# My First Ginger Beer



## Dubes (14/8/12)

1 x Coopers Ginger Beer
500g Fresh ginger (1/2 grated and 1/2 sliced)
3 tsp of dry ginger
125g Buderum ginger marmalade
11 sliced up long red chillies
3 whole cloves
150g brown sugar
1 whole lemon squeezed

Boil up some water
Add in the lemon juice,honey, chilli and fresh ginger.
After 15-20 minutes add in the brown sugar,cloves and dry ginger.
Boil another 10-15 minutes.

Strain into fermenter (or don't strain, I didn't)
Add extract.
1.5kg of raw sugar.

Bottle after 2 weeks
Do not drink for 6weeks minimum.

I put this one down on Sunday. It's my first ginger beer. Hope it turns out ok. Will let you know.


----------



## bum (15/8/12)

Dubes said:


> Bottle after 2 weeks


No. Hydrometer. Please.

11 chillies is a LOT.

Looks good otherwise. Let us know how she goes.


----------



## troopa (15/8/12)

bum i like your thinking
Though sometimes you should just throw the hydrometer over your shoulder and and live on the edge.... 
Honey and marmalade with brown sugar i would have to agree with bum on this ... its gonna need more then 2 weeks to ferment out if your bottling
Otherwise its a bloody interesting recipe except the high number of chillies


----------



## Dubes (19/8/12)

Is still brewing away nicely. I am going to check it with a hydrometer before bottling as I am new to this and I don't want to leave anything to chance. As for the chilli I only used 5 as this is my first ever batch. Thanks for the input. Will let you know how it turns out.


----------



## carpedaym (28/12/12)

Dubes said:


> Will let you know how it turns out.



Just planning my first ginger beer. I like the look of your recipe and am keen to hear how it tasted!


----------



## joelea (30/12/12)

500 gm of fresh ginger to me sounds a lot
i only use 300gm (after peeling) with a larger beer kit and it taste awesome :chug:


----------



## cyrrus (15/1/13)

Wow sounds spicy! I tend to find that real ginger goes a long way. What yeast are you using?


----------



## 4feathers (15/1/13)

Hey Dubes, i have used this recipe a few times now, one bubbleing away in the shed at the moment and it makes great Ginger Beer.
Initially i thought the same thing with the chilli and i also reduced the amount on the first batch but each batch since i have pushed the amount up till this time , its the full amount for the recipe.
Last two batches i did not boil it up either but i do run the ginger and chilli through my mincer to really break it up.
I grow my own ginger and chillies. This time i used a mix of Chillies [hotish,hot and HOT] all very tasty though and as well as the Ginger i have added about 100 gr of Galangal [Homegrown], its a Ginger relative but a more spicy taste.
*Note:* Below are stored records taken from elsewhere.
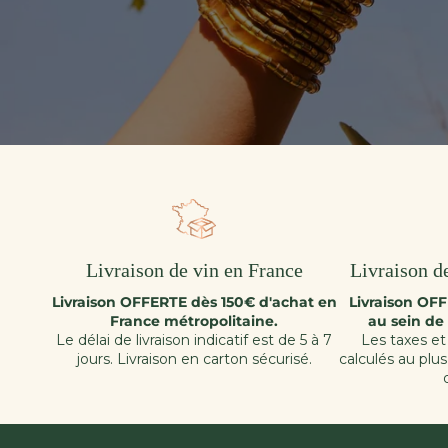
Livraison de vin en France
Livraison de
Livraison OFFERTE dès 150€ d'achat en
Livraison OF
France métropolitaine.
au sein de
Le délai de livraison indicatif est de 5 à 7
Les taxes et 
jours. Livraison en carton sécurisé.
calculés au plu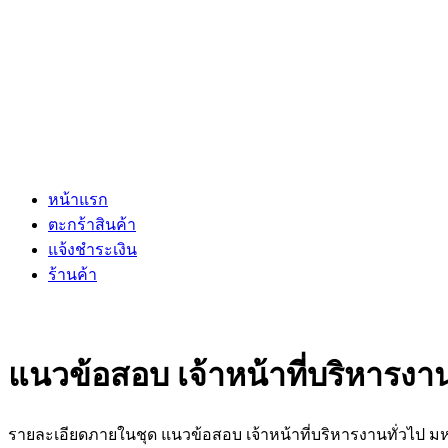
หน้าแรก
ตะกร้าสินค้า
แจ้งชำระเงิน
ร้านค้า
แนวข้อสอบ เจ้าหน้าที่บริหารง
รายละเอียดภายในชุด แนวข้อสอบ เจ้าหน้าที่บริหารงานทั่วไป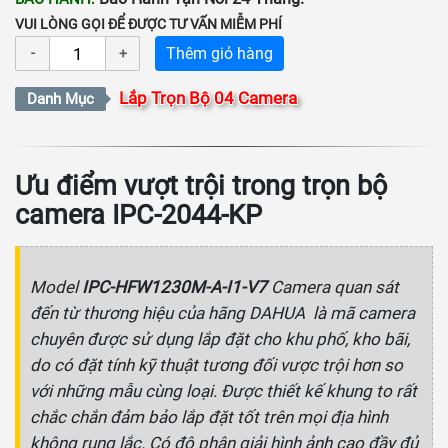
VUI LÒNG GỌI ĐỂ ĐƯỢC TƯ VẤN MIỄM PHÍ
Thêm giỏ hàng
Lắp Trọn Bộ 04 Camera
Danh Mục
Ưu điểm vượt trội trong trọn bộ
camera
IPC-2044-KP
Model
IPC-HFW1230M-A-I1-V7
Camera quan sát
đến từ thương hiệu của hãng DAHUA là mã camera
chuyên được sử dụng lắp đặt cho khu phố, kho bãi,
do có đặt tính kỹ thuật tương đối vược trội hơn so
với những mẫu cùng loại. Được thiết kế khung to rất
chắc chắn đảm bảo lắp đặt tốt trên mọi địa hình
không rung lắc. Có độ phân giải hình ảnh cao đầy đủ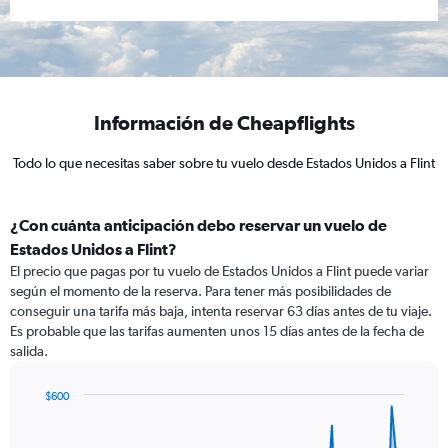
Información de Cheapflights
Todo lo que necesitas saber sobre tu vuelo desde Estados Unidos a Flint
¿Con cuánta anticipación debo reservar un vuelo de
Estados Unidos a Flint?
El precio que pagas por tu vuelo de Estados Unidos a Flint puede variar
según el momento de la reserva. Para tener más posibilidades de
conseguir una tarifa más baja, intenta reservar 63 días antes de tu viaje.
Es probable que las tarifas aumenten unos 15 días antes de la fecha de
salida.
$600
Chart
Chart
graphic.
with
91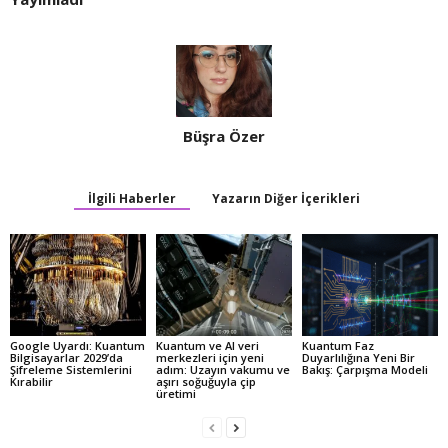
Büşra Özer
İlgili Haberler
Yazarın Diğer İçerikleri
Google Uyardı: Kuantum
Kuantum ve AI veri
Kuantum Faz
Bilgisayarlar 2029’da
merkezleri için yeni
Duyarlılığına Yeni Bir
Şifreleme Sistemlerini
adım: Uzayın vakumu ve
Bakış: Çarpışma Modeli
Kırabilir
aşırı soğuğuyla çip
üretimi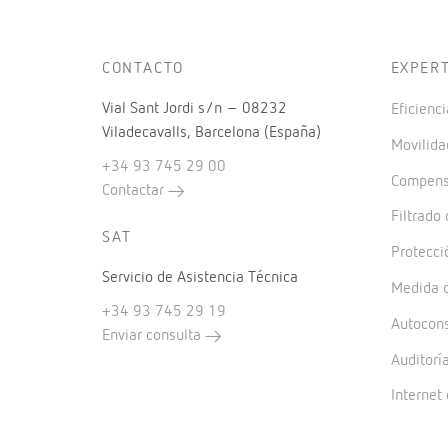
CONTACTO
EXPER
Vial Sant Jordi s/n – 08232
Eficienci
Viladecavalls, Barcelona (España)
Movilida
+34 93 745 29 00
Compensa
Contactar
Filtrado
SAT
Protecci
Servicio de Asistencia Técnica
Medida d
+34 93 745 29 19
Autocon
Enviar consulta
Auditorí
Internet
Have tried it before just added a bit more this time round. I tend to enjoy spicey flavours in most things i brew.
This recipe does take its time in finishing and dropping any solids but its the only one i use now for Ginger beer.
Even my lovely wife says it is good and she is not overly attracted to chilli but i am working on that. Peter


----------



## bigcroc64 (15/1/13)

Gday Dudes i dont mean to hijack your thread but i hope you might be able to help me . sounds like a nice mix i tried this one i saw on the tube and added some extra,It said to use 3 kg of sugar but i slipped when pooring it in and ended up with more like 4 kg,i used 6 lemons chopped,500 g of fresh ginger ,4 tlb of jamaican jerk season,This stuff is awesome and is a blend of chillies and cinnamin and heaps of other spices.Oh its great on steak or chicken to. .4 big sppons of honey,6 star anise,4 cimanin sticks.2 tbl spoons of dry ginger.i choped the whole lot up small as the blender died,added 56 ltr of water and simmered for 1 hr removed from the heat and sit to cool.I then added another 5 ltr of water to the brown sugar and slow simmered till it disolved.I then added the sugar syrup to the ginger mix let cool to room temp.I added 1 satchet of bread yeast .I HOPE I HAVNT STUFFED IT .i DID A HYDROMETER TEST TODAY AS THE FERMENTATION HAS SLOWED ALOT AFTER 7 DAYS.still hissing a bit.The taste was nice but still needs to be a bit sweeter .Any help please how i can make my brew sweeter ,should i let it sit for longer,or can i add more sugar .im using a keg so any help will be great as this is only my third brew,ist was a larger dummies kit oh i also added 1 kg of mangoes to the second fermet stage ,tasted dam good,next was a dummy cider kit that was good to.I hope some one can help Cheers Rob


----------



## carpedaym (16/1/13)

I'm a novice brewer, but I'll answer what I can. The recipe does sound interesting - good interesting!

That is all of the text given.